Start of Source material

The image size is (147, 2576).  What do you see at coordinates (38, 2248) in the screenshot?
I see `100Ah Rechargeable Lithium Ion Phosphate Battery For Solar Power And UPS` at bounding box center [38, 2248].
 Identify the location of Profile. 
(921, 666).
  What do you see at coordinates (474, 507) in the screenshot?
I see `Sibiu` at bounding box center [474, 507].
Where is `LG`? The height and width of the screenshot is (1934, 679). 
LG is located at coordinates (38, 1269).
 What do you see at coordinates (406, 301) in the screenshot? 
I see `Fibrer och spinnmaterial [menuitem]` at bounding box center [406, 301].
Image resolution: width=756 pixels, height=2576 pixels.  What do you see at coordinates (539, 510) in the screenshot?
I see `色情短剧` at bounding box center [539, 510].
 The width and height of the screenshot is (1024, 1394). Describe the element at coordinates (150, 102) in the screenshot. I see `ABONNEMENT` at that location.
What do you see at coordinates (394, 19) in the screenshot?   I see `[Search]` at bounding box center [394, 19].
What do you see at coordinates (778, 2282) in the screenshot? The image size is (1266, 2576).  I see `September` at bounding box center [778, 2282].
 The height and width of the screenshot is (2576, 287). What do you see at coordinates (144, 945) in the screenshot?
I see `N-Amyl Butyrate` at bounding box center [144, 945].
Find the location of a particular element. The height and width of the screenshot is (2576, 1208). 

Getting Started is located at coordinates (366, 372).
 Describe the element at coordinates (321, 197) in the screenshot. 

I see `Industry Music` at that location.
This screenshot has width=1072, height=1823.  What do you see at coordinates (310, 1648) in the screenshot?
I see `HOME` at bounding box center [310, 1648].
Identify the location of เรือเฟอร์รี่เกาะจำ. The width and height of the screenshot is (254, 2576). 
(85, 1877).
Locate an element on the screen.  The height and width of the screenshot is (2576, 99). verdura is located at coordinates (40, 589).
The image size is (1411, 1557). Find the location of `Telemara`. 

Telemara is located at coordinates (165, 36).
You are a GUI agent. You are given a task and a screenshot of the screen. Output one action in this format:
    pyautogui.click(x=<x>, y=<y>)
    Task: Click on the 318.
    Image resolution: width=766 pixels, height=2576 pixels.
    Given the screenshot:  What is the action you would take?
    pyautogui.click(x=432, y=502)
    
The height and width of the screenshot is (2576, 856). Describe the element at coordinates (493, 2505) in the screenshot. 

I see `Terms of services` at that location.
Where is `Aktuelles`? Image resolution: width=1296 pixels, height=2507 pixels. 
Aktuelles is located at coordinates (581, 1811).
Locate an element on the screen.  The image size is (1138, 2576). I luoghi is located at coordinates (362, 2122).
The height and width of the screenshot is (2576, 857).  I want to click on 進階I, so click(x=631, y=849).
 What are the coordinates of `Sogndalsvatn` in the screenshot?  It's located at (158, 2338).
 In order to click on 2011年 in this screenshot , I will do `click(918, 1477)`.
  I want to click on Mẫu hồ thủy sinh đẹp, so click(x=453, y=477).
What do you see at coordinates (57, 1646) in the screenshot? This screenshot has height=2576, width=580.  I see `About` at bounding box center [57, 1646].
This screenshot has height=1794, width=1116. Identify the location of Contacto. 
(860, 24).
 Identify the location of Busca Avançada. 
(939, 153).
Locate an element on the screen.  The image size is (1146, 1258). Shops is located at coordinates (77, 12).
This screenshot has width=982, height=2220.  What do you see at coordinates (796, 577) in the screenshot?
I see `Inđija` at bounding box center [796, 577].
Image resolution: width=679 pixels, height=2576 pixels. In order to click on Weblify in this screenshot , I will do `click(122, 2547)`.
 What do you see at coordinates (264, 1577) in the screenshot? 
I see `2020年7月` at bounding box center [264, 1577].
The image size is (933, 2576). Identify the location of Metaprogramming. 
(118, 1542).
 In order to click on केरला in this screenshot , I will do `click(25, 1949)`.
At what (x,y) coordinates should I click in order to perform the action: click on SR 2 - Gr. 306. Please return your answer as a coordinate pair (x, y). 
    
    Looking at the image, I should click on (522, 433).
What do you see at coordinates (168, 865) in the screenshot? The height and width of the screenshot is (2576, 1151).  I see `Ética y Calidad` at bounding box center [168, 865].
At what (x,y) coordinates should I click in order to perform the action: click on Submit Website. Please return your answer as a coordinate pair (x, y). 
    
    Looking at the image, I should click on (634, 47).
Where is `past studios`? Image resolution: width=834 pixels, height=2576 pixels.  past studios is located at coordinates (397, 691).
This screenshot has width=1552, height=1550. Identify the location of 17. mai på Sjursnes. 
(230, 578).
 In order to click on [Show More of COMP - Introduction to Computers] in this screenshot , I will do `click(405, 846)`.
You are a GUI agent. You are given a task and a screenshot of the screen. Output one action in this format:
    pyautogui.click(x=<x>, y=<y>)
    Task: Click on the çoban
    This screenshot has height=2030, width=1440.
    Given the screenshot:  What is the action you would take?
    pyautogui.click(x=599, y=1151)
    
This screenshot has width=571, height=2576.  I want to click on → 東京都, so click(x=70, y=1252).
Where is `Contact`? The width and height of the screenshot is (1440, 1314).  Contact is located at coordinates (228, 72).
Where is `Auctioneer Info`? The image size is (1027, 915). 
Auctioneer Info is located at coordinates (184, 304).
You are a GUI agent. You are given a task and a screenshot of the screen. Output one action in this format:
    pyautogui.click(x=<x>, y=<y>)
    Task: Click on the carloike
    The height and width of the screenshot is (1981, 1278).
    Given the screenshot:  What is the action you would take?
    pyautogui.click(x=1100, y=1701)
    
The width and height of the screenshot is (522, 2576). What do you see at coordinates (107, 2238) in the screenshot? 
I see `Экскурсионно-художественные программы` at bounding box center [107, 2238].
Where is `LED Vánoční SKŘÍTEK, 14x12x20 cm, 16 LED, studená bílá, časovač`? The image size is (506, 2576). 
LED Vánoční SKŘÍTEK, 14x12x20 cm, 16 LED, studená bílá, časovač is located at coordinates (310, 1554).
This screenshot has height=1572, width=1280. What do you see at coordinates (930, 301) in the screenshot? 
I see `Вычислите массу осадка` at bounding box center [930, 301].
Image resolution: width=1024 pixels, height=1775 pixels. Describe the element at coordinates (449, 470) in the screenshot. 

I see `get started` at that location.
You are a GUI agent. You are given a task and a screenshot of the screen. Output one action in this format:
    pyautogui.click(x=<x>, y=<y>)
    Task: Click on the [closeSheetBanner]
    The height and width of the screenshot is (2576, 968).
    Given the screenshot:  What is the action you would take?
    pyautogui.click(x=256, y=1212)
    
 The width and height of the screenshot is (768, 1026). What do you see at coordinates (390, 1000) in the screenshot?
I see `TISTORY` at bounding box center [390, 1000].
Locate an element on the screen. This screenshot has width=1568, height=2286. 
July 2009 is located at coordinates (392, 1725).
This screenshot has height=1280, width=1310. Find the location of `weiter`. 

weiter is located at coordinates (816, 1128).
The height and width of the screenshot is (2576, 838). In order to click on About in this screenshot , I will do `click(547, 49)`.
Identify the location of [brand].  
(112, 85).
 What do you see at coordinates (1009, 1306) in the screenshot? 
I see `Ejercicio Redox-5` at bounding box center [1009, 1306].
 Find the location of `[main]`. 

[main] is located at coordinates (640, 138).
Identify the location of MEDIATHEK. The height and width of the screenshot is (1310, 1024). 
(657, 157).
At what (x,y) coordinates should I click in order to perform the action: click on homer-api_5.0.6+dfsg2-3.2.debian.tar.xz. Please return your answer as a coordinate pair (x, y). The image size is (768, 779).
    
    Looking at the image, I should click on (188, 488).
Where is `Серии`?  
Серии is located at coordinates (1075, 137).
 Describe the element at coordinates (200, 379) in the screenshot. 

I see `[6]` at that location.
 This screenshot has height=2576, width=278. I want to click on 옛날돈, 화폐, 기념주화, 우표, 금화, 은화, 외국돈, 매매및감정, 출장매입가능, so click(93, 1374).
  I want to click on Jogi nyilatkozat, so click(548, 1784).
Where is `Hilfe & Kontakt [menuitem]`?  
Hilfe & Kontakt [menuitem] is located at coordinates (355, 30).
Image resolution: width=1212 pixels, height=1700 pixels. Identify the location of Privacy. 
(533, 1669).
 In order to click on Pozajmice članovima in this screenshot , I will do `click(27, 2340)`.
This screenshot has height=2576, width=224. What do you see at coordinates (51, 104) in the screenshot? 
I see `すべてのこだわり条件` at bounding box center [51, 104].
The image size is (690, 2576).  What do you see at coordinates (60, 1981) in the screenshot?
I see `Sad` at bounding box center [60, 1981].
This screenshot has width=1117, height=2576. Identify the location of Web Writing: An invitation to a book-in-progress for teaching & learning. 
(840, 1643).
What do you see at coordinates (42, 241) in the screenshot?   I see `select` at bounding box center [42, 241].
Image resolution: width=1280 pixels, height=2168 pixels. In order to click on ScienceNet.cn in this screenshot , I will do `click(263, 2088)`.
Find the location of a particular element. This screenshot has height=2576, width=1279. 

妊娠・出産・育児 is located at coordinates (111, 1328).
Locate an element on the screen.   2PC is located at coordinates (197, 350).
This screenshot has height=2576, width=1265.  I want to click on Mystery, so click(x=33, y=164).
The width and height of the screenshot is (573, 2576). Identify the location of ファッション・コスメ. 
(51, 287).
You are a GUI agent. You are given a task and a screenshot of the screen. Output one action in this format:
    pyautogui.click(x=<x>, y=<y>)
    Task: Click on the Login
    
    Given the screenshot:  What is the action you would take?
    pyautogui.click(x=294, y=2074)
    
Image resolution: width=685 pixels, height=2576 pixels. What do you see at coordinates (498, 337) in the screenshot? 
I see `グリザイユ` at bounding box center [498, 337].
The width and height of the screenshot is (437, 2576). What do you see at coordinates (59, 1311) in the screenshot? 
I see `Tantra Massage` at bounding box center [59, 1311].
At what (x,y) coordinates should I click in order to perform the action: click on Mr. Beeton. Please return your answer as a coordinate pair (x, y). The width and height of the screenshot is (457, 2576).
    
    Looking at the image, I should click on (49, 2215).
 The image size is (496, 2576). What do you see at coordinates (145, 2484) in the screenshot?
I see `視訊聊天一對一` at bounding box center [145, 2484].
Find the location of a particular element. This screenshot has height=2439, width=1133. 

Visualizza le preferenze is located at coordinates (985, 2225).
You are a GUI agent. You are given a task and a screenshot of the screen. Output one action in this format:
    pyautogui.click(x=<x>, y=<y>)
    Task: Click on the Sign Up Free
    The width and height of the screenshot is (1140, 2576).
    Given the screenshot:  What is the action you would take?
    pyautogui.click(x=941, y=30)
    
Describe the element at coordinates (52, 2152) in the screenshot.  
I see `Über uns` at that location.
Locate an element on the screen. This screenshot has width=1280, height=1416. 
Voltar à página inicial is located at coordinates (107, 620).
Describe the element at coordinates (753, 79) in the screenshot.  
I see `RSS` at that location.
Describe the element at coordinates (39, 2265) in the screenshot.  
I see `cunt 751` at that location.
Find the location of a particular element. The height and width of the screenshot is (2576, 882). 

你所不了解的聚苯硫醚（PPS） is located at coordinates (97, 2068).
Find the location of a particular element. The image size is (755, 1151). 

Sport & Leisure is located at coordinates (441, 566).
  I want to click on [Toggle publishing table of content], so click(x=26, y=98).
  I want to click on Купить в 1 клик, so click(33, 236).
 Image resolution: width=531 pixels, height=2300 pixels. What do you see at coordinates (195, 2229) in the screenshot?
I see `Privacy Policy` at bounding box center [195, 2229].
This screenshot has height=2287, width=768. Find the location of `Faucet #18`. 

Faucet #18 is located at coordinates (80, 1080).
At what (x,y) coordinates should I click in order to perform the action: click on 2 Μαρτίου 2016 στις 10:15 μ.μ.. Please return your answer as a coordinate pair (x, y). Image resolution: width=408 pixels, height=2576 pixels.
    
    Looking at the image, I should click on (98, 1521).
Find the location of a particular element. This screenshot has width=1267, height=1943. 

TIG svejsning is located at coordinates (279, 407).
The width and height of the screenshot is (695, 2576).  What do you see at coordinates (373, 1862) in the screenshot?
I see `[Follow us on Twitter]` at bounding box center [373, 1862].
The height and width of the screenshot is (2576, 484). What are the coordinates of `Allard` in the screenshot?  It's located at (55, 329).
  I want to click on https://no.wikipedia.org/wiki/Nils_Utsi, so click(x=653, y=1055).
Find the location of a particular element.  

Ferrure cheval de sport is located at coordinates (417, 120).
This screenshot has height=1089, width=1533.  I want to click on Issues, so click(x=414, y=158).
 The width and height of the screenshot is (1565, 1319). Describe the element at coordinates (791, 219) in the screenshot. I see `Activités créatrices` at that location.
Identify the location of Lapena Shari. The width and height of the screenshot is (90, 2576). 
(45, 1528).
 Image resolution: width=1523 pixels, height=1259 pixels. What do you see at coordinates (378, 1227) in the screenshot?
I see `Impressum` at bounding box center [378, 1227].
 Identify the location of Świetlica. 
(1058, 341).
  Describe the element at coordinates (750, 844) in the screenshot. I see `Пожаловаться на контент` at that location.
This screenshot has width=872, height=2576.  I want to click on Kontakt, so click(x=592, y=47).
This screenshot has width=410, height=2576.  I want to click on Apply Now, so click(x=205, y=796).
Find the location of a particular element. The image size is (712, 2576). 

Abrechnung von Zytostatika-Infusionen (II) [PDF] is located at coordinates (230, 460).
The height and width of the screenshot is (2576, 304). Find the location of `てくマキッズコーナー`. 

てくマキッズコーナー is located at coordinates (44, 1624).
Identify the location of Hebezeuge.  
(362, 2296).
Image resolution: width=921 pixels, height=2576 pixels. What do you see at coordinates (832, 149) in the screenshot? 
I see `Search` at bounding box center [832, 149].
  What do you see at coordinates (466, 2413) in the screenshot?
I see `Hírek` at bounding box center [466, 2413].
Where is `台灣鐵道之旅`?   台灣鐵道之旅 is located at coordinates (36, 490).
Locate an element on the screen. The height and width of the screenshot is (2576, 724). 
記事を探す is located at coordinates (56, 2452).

End of Source material

Task to carry out: Look above for the line with "click on Submit" and the line with "In order to click on [Show". Write out those two lines and all the lines between them, exactly, and no others.

Result:
At what (x,y) coordinates should I click in order to perform the action: click on Submit Website. Please return your answer as a coordinate pair (x, y). 
    
    Looking at the image, I should click on (634, 47).
Where is `past studios`? Image resolution: width=834 pixels, height=2576 pixels.  past studios is located at coordinates (397, 691).
This screenshot has width=1552, height=1550. Identify the location of 17. mai på Sjursnes. 
(230, 578).
 In order to click on [Show More of COMP - Introduction to Computers] in this screenshot , I will do `click(405, 846)`.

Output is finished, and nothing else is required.